# Joinery for L-Shaped Tabletop



## jlc791 (Aug 5, 2008)

I'm going to be building an L-Shaped tabletop for my dad out of 1-inch walnut. My plan for the long-grain to long-grain joint that will be needed to make one of the sections of the table deep enough is simply a glued butt joint but I'm not sure what to do for the long-grain to end-grain that will be needed where the two sections come together. Will a glued butt join still be strong enough or do I need to consider something else such as dowels or biscuits? (or perhaps a dovetail spline?)

The top will be supported at each end and under the corner of the L. Outside dimensions are 5'6" by 4' with the longer leg 2' deep and the shorter one 1' deep. My stock is 4'6" long and between 14" and 20" wide.

Thanks,
Jeff


----------



## bradnailer (Nov 11, 2008)

You can use counter clips on the underside of the top. They should hold the piece together.


----------



## AZ Termite (Dec 20, 2008)

Depending on what the table is going to be used for, you may want to use biscuits on the joint.


----------



## GeorgeC (Jul 30, 2008)

Biscuits, dowels, etc will all work. As already noted just how strong it needs to be will dictate. You can even bolt it together.

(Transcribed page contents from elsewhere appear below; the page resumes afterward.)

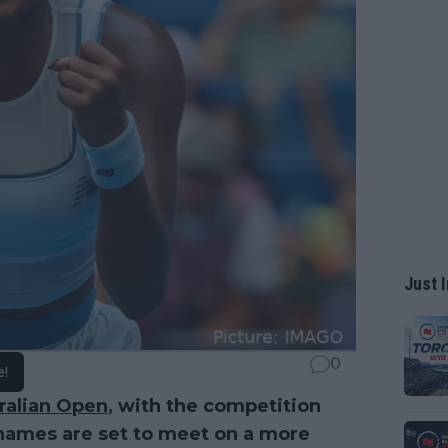
Just I
0
e!
ralian Open
, with the competition
 names are set to meet on a more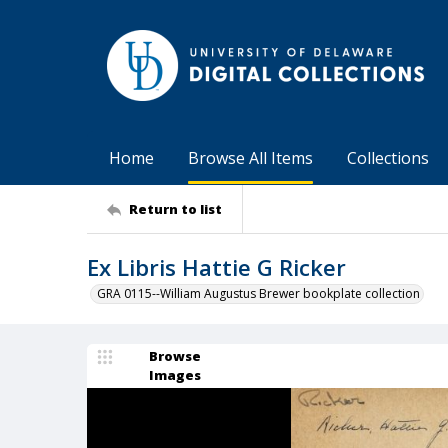
Home
Browse All Items
Collections
Return to list
Ex Libris Hattie G Ricker
GRA 0115--William Augustus Brewer bookplate collection
Browse
Images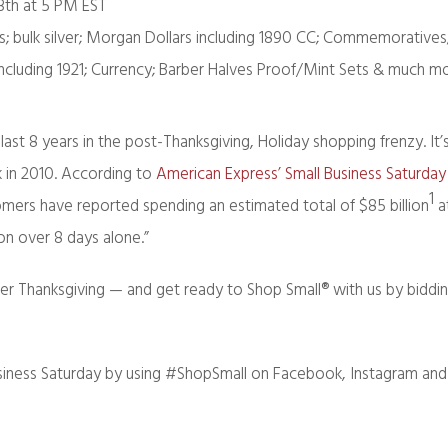
3th at 5 PM EST
ts; bulk silver; Morgan Dollars including 1890 CC; Commemoratives
including 1921; Currency; Barber Halves Proof/Mint Sets & much m
ast 8 years in the post-Thanksgiving, Holiday shopping frenzy. It
 in 2010. According to
American Express’ Small Business Saturda
1
omers have reported spending an estimated total of $85 billion
a
ion over 8 days alone.”
er Thanksgiving — and get ready to Shop Small® with us by biddin
siness Saturday by using #ShopSmall on Facebook, Instagram and 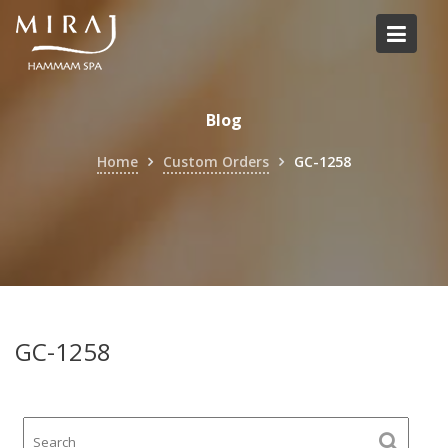
Skip
to
content
Blog
Home
Custom Orders
GC-1258
GC-1258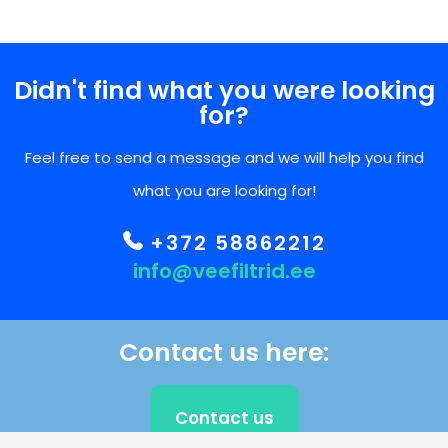
Didn't find what you were looking
for?
Feel free to send a message and we will help you find
what you are looking for!
+372 58862212
info@veefiltrid.ee
Contact us here:
Contact us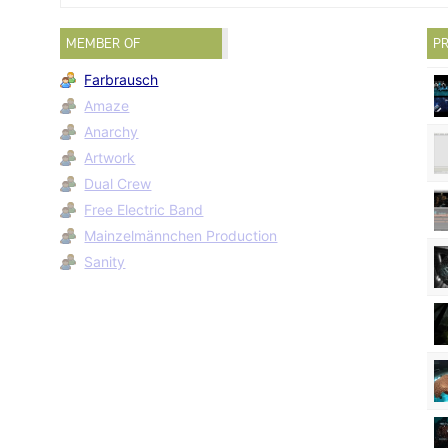
MEMBER OF
PR
Farbrausch
Amaze
Anarchy
Artwork
Dual Crew
Free Electric Band
Mainzelmännchen Production
Sanity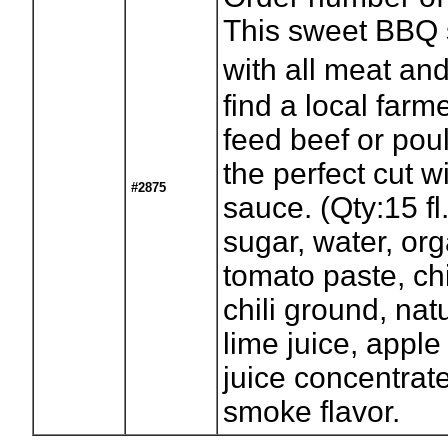
This sweet BBQ s
with all meat an
find a local farm
feed beef or poult
the perfect cut w
#2875
sauce. (Qty:15 fl
sugar, water, org
tomato paste, ch
chili ground, nat
lime juice, apple
juice concentrate
smoke flavor.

I made my L shaped computer desk in two actual pieces so that they can be taken apart when I want to move it. I have a support under each end and just bolt the two pieces together. Even though the joint is not glued it is barely visible.

George


----------



## cabinetman (Jul 5, 2007)

I would use a spline, with glue and clamps. Machine the groove short on the visible ends.


----------



## mmwood_1 (Oct 24, 2007)

Being that the o.p. was a few weeks ago, you may have already done the deed. However, I second cabinetman's post. I would (and have in the past for such applications) glue a concealed spline in.


----------



## johnv51 (Oct 27, 2008)

If you're gluing lang grain to end grain using 1" thick walnut you need to be concerned with wood movement. A full cross grain glue joint will likely result in a split table top when the weather changes.


----------



## djonesax (Mar 3, 2008)

I could be missing something but if you ever want to move it I wouldn’t glue it. On my desk, the edge is like the stile on a raised panel door. Then the L part has a matching reverse stile (or what ever you call it). So they but up and look nice. Then underneath there is a metal bracket to hold it together.


----------